Nothing but the lines from the one that contains "unmanned aerial systems" through the end of the data should be reproduced, and each must match exactly.

Collected data

◆ ◆ ◆

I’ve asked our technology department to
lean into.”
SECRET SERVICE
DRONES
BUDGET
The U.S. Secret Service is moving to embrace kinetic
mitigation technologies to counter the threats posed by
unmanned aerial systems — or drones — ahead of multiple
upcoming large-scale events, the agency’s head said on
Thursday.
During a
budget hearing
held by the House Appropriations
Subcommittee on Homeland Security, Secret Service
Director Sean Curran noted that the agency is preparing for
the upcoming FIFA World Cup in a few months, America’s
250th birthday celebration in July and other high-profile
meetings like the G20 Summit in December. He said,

◆ ◆ ◆

• **Written reply**:
unmanned aerial systems — or drones — ahead of multiple
upcoming large-scale events, the agency’s head said on
Thursday.
During a
budget hearing
held by the House Appropriations
Subcommittee on Homeland Security, Secret Service
Director Sean Curran noted that the agency is preparing for
the upcoming FIFA World Cup in a few months, America’s
250th birthday celebration in July and other high-profile
meetings like the G20 Summit in December. He said,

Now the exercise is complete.